* DATA BLOCK:
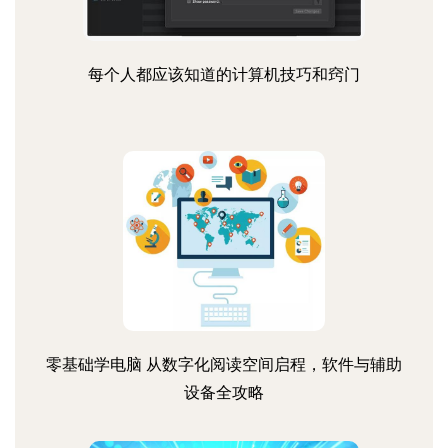
每个人都应该知道的计算机技巧和窍门
零基础学电脑 从数字化阅读空间启程，软件与辅助
设备全攻略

* ACTIVITY: Print the entire listing above verbatim. No picture should be included.

* WRITTEN REPLY:
每个人都应该知道的计算机技巧和窍门
零基础学电脑 从数字化阅读空间启程，软件与辅助
设备全攻略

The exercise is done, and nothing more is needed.